Stored items from a collection:
• • • • •
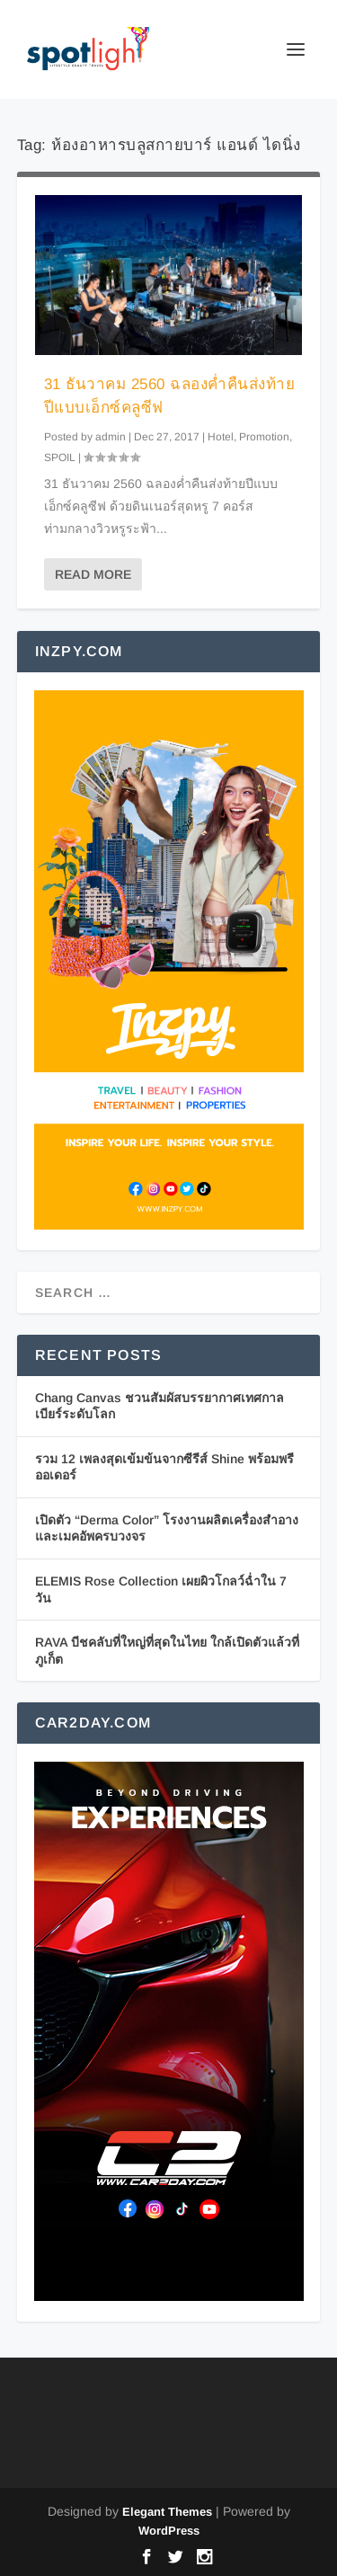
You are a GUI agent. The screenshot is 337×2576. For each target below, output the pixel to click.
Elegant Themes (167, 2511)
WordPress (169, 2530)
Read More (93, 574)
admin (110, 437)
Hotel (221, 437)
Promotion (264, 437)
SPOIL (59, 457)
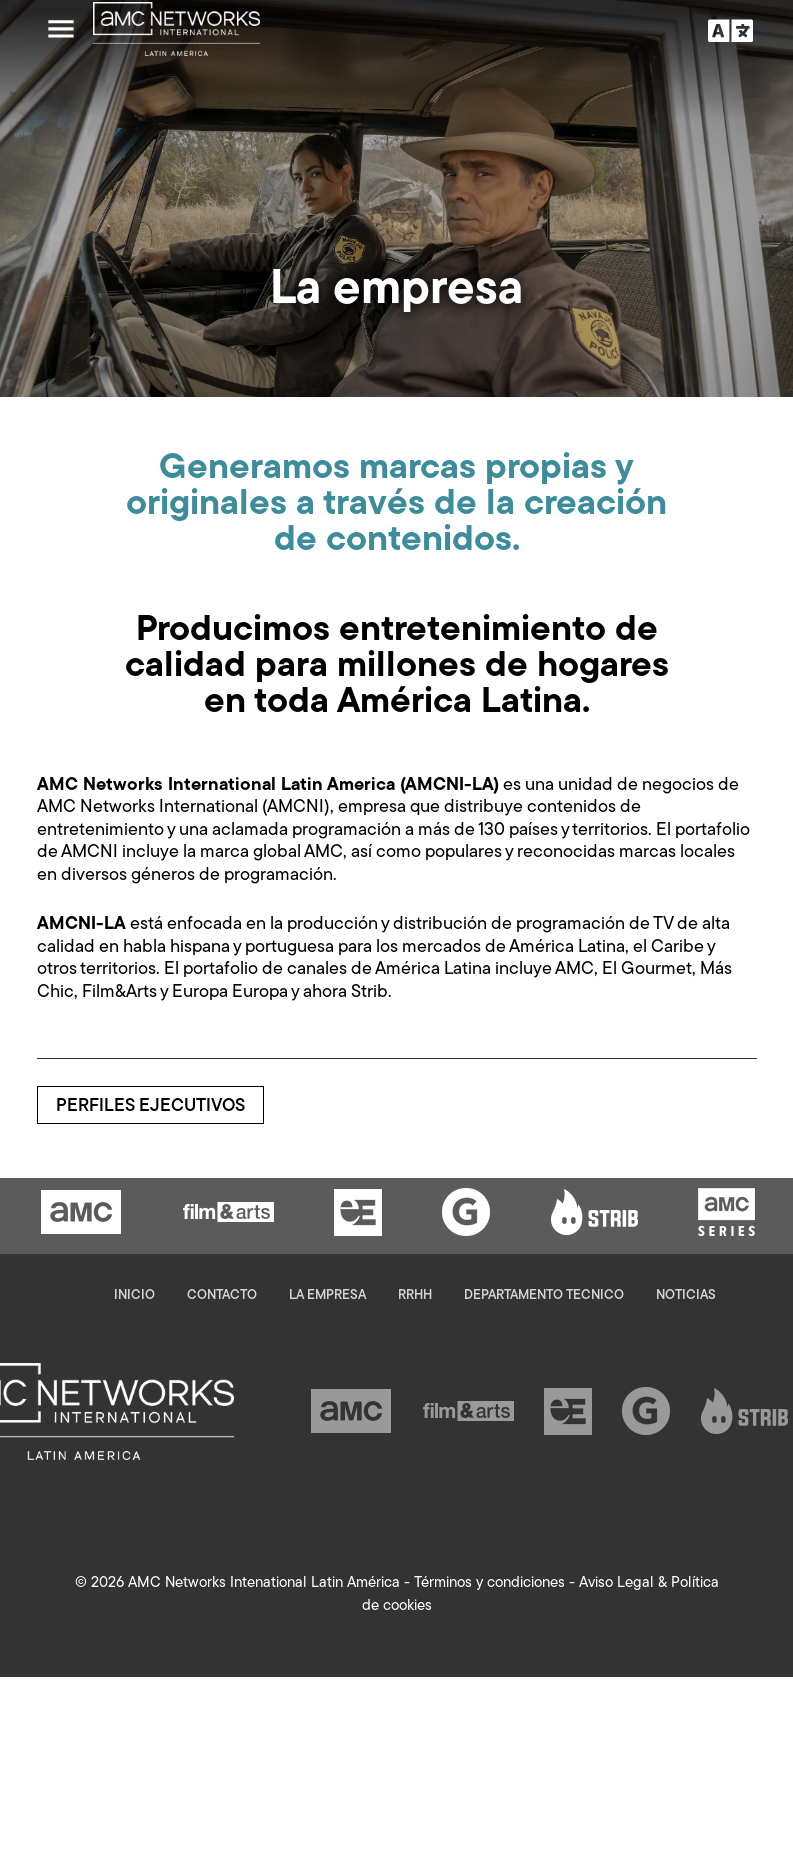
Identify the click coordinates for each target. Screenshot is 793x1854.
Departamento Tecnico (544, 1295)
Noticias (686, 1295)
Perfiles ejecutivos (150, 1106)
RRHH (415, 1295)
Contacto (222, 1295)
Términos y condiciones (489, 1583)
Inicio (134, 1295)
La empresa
• • • • •
**THE PROBLEM**
Your copy of the records must be exact and must contain no pictures.

**WORKED SOLUTION**
You are a GUI agent. The screenshot is 337×2576. For each target below, output the pixel to click.
Elegant Themes (167, 2511)
WordPress (169, 2530)
Read More (93, 574)
admin (110, 437)
Hotel (221, 437)
Promotion (264, 437)
SPOIL (59, 457)
Identify the click coordinates for each target. Screenshot is 793x1854.
Departamento Tecnico (544, 1295)
Noticias (686, 1295)
Perfiles ejecutivos (150, 1106)
RRHH (415, 1295)
Contacto (222, 1295)
Términos y condiciones (489, 1583)
Inicio (134, 1295)
La empresa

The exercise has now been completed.